Meeting the needs and expectations of young lawyers
When I consider the issues facing the legal sector, I often come back to the experience of young lawyers. Smart, energetic, passionate and hardworking, young lawyers are fun to work with, teach and mentor as they establish their careers and reputations. The Law Society’s most recent Annual Report in 2017 reports that 33% or 3,911 of BC’s 11,894 practising lawyers are under the age of 40. This includes 630 lawyers in their first year of the profession. Their journey to becoming lawyers and their daily experience is very different from the other two-thirds of the profession. It is something worth talking about in order to seek understanding of that experience and be sure that the other two-thirds adapts to embrace this group. Lawyers and workplaces who adapt contribute to a positive experience. Thank you for doing that.
If you ask, new lawyers can tell you about the debt load they carry as they start their careers and the potential for that to overwhelm them. In January 2019, the Law Students’ Society of Ontario released a second report on student debt and notes that 53% of students entering law school do so with no prior debt. Those with debt primarily have government student loans with an average amount of $27,447. By the end of law school, over 60% of students have debt and the majority of that is on lines of credit with financial institutions. The amount? $83,746 on average.
The impact of this debt is negative. With an average of $83,746 to be paid off, new lawyers often deviate from the career paths they sought when pursuing a law degree and feel compelled to work in major urban centres in large firms where the compensation is usually higher than in rural areas. They work in more financially lucrative areas instead of social justice. They are less satisfied when the rationale for going to law school and the financial reality don’t match and, in some cases, result in significant set-backs. Addressing the debt during their early career when they are also on a significant learning curve is a source of stress. This can show up on the job where lawyers “put in more hours” chasing increased compensation to the detriment of the quality of their work, their own health, their connections with colleagues, or relationships and activities outside of work.
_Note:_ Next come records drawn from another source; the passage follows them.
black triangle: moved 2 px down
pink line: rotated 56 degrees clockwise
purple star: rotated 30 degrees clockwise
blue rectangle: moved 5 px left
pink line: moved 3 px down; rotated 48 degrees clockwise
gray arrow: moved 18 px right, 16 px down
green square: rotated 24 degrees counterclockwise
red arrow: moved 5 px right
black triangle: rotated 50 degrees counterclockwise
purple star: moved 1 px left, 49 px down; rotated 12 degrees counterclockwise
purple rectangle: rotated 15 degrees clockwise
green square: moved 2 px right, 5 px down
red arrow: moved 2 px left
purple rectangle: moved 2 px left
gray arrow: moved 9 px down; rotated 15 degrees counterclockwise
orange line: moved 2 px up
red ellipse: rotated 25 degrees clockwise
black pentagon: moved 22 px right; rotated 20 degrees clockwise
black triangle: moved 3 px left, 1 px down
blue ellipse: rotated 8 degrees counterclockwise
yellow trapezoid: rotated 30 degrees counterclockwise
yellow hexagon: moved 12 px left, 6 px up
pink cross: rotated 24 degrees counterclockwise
Ask a few more questions of young lawyers and, if you are patient and they know it is okay to tell you, they may confide that they are struggling with stress, depression, anxiety and substance use. They don’t usually hear from senior lawyers or even their mentors that it is okay to ask for help, get treatment, or adjust work responsibilities in order to address these concerns. They are worried about the Law Society “finding out.” They have negative experiences with health insurers.
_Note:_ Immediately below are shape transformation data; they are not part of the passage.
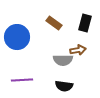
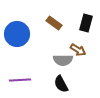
black rectangle: moved 1 px right
blue circle: moved 3 px up
brown arrow: rotated 42 degrees clockwise
purple line: moved 2 px left
black semicircle: moved 3 px left, 2 px up; rotated 54 degrees clockwise
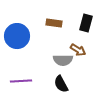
brown rectangle: rotated 28 degrees counterclockwise
blue circle: moved 2 px down
purple line: moved 1 px right, 1 px down
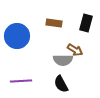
brown arrow: moved 3 px left
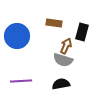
black rectangle: moved 4 px left, 9 px down
brown arrow: moved 9 px left, 4 px up; rotated 98 degrees counterclockwise
gray semicircle: rotated 18 degrees clockwise
black semicircle: rotated 108 degrees clockwise
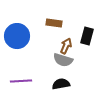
black rectangle: moved 5 px right, 4 px down
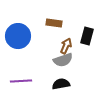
blue circle: moved 1 px right
gray semicircle: rotated 36 degrees counterclockwise
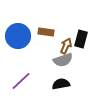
brown rectangle: moved 8 px left, 9 px down
black rectangle: moved 6 px left, 3 px down
purple line: rotated 40 degrees counterclockwise
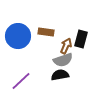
black semicircle: moved 1 px left, 9 px up
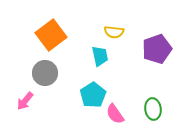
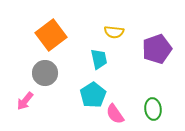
cyan trapezoid: moved 1 px left, 3 px down
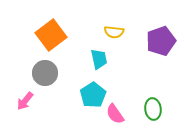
purple pentagon: moved 4 px right, 8 px up
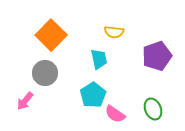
orange square: rotated 8 degrees counterclockwise
purple pentagon: moved 4 px left, 15 px down
green ellipse: rotated 15 degrees counterclockwise
pink semicircle: rotated 20 degrees counterclockwise
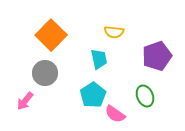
green ellipse: moved 8 px left, 13 px up
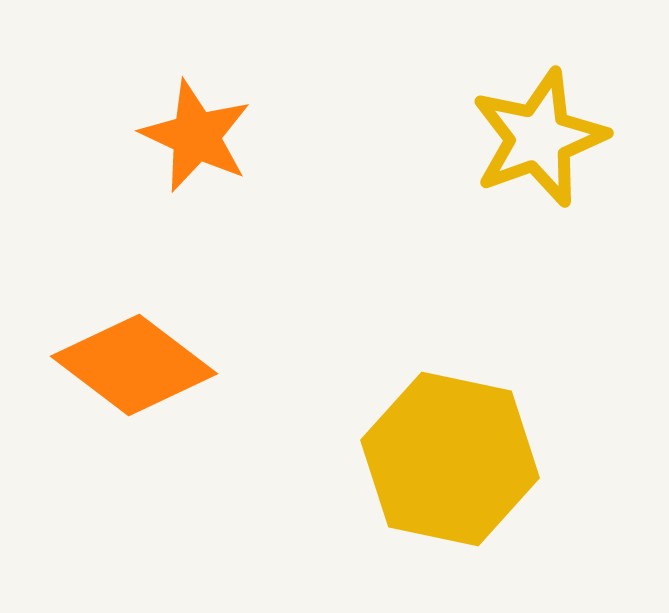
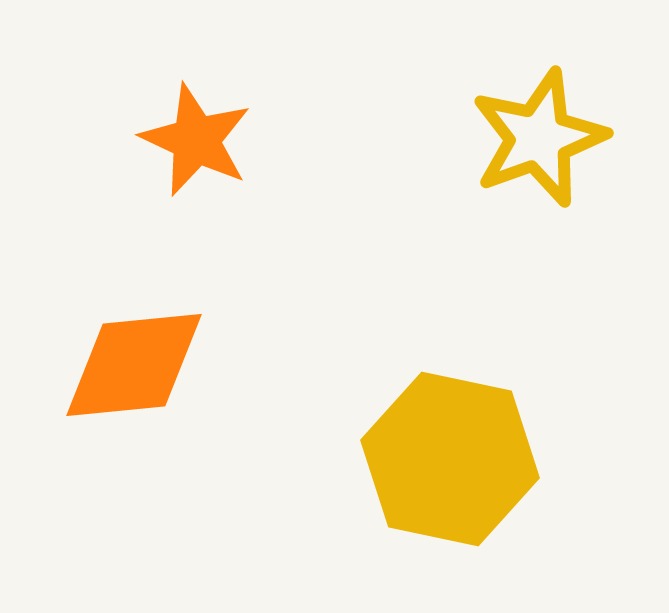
orange star: moved 4 px down
orange diamond: rotated 43 degrees counterclockwise
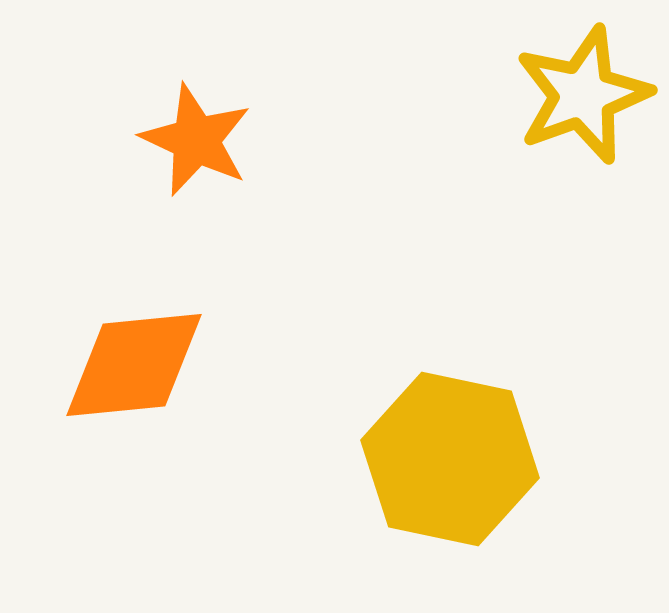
yellow star: moved 44 px right, 43 px up
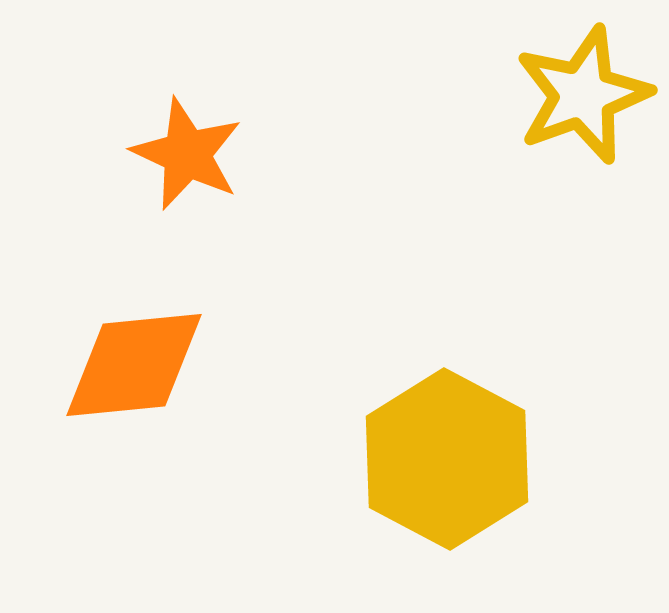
orange star: moved 9 px left, 14 px down
yellow hexagon: moved 3 px left; rotated 16 degrees clockwise
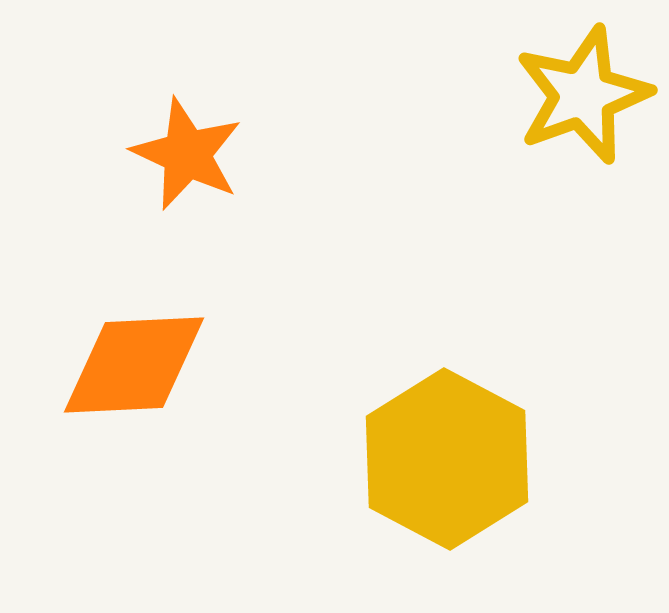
orange diamond: rotated 3 degrees clockwise
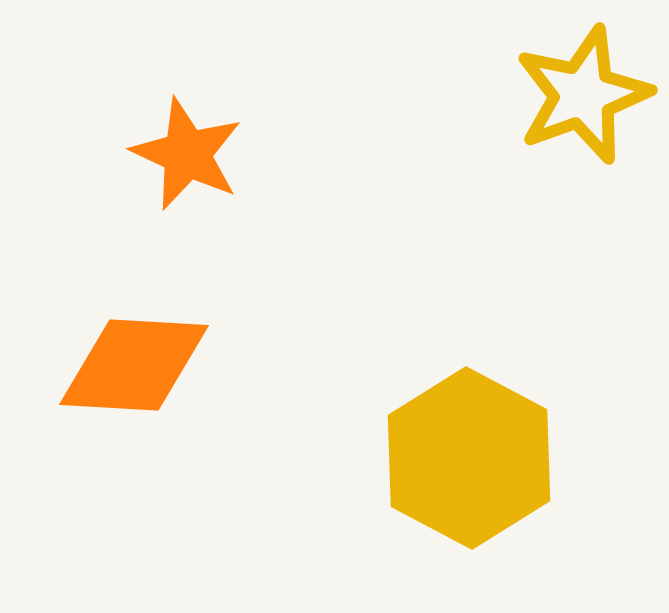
orange diamond: rotated 6 degrees clockwise
yellow hexagon: moved 22 px right, 1 px up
As we often hear, the stigma associated with mental health challenges is incredibly difficult to overcome in the legal profession.
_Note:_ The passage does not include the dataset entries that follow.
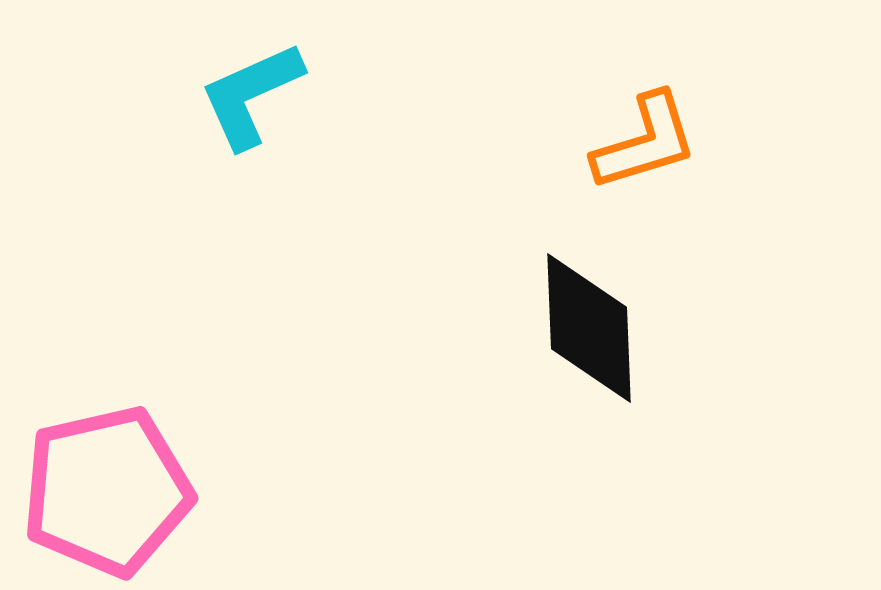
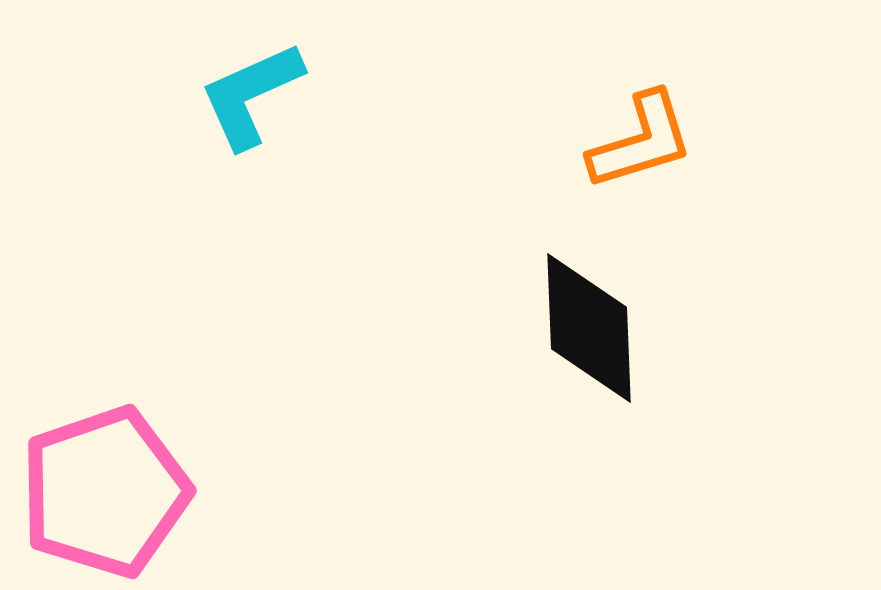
orange L-shape: moved 4 px left, 1 px up
pink pentagon: moved 2 px left, 1 px down; rotated 6 degrees counterclockwise
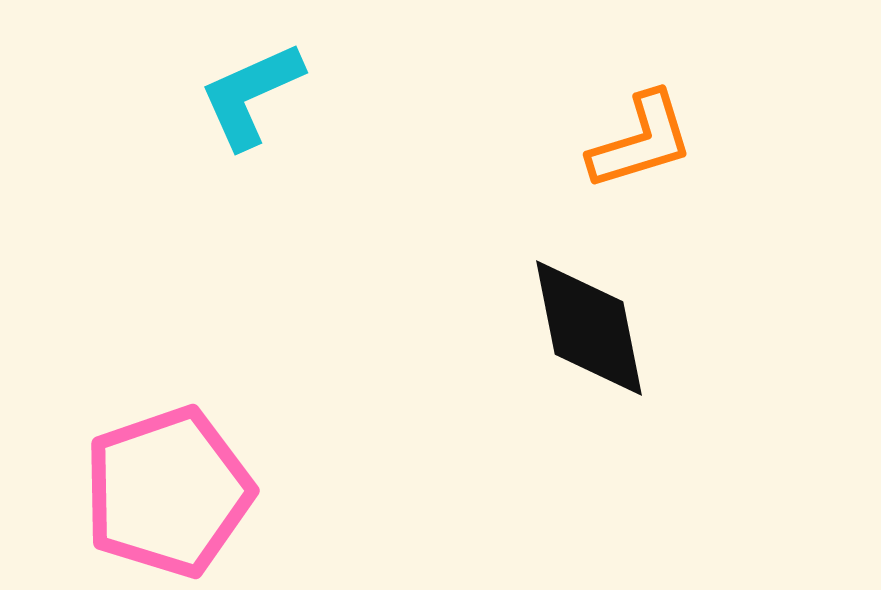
black diamond: rotated 9 degrees counterclockwise
pink pentagon: moved 63 px right
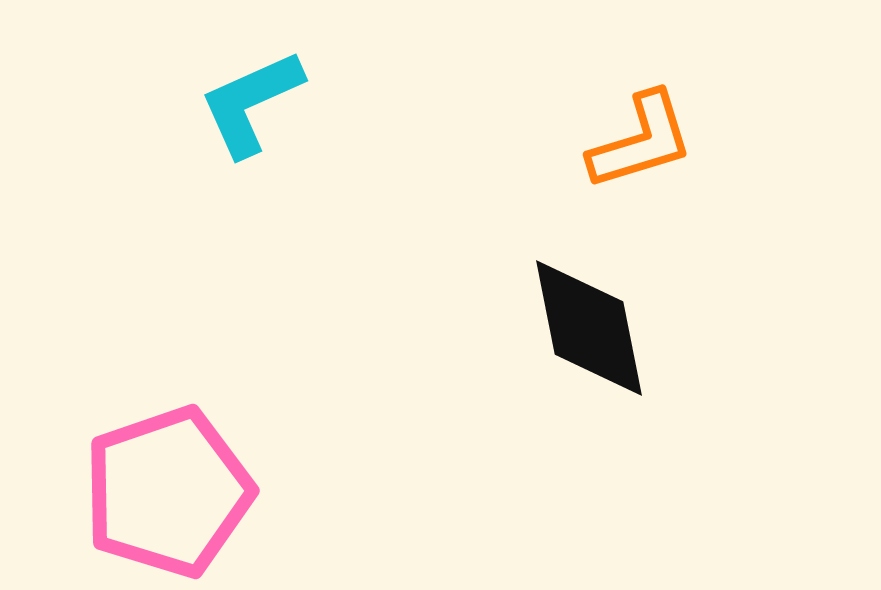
cyan L-shape: moved 8 px down
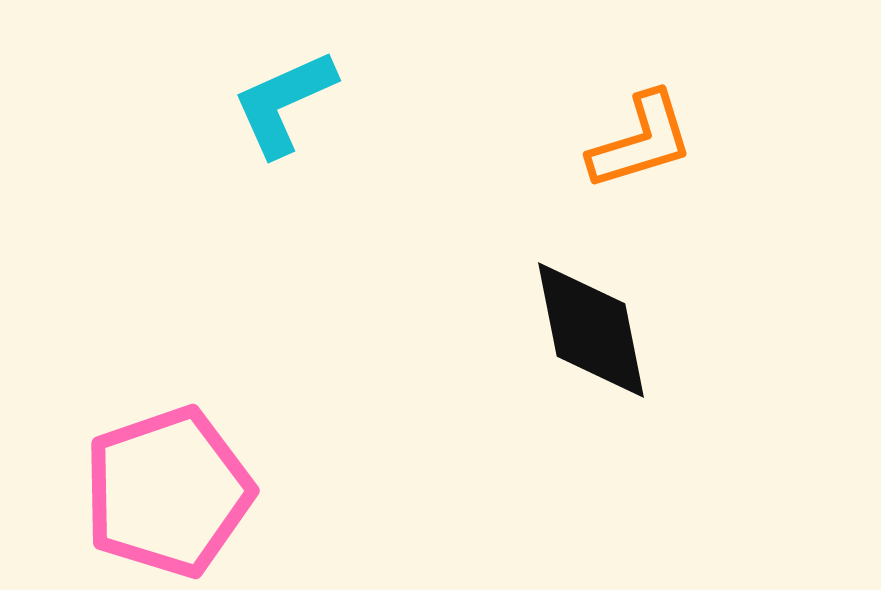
cyan L-shape: moved 33 px right
black diamond: moved 2 px right, 2 px down
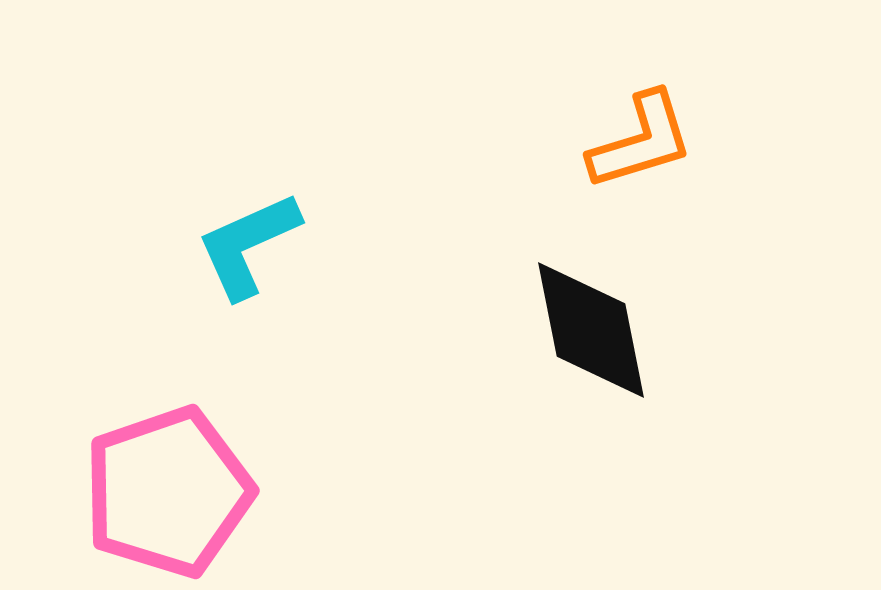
cyan L-shape: moved 36 px left, 142 px down
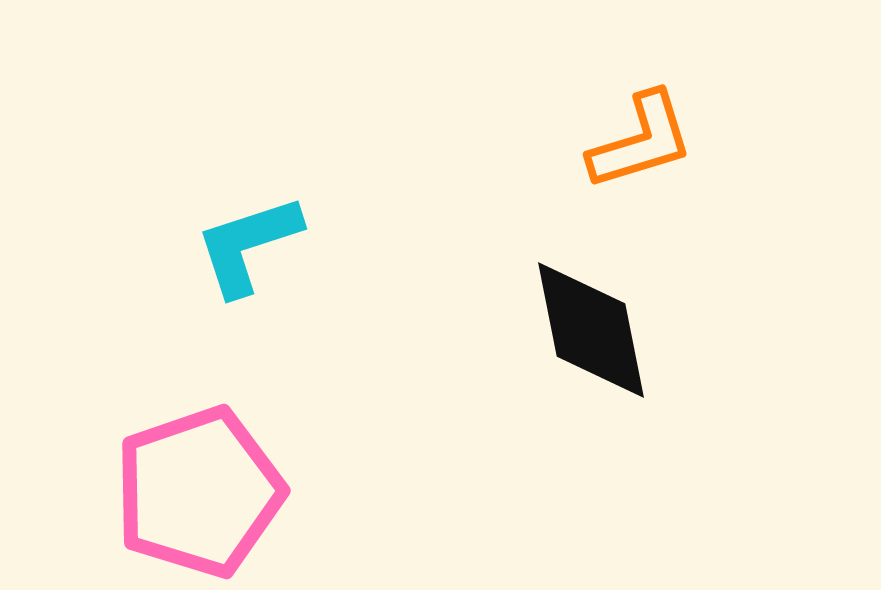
cyan L-shape: rotated 6 degrees clockwise
pink pentagon: moved 31 px right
So what can we do collectively in CBABC to support young lawyers?
First up: Ask and Listen.
CBABC hosts focus groups and surveys young lawyers to hear first-hand what they experience, want and need.
The Young Lawyers Advisory Committee influences the advocacy and programming in CBABC. For example, they launched the inaugural Bell Let’s Talk CBABC social media campaign on January 30. Young Lawyers sections create communities where young lawyers decide who they want to hear from to learn and gain more control over their practices.
Third: Meet Needs and Expectations.
Our advocacy, programming and services include what is important to young lawyers.
Fourth: Try New Ideas.
A Young Lawyers Conference anyone? Let’s talk.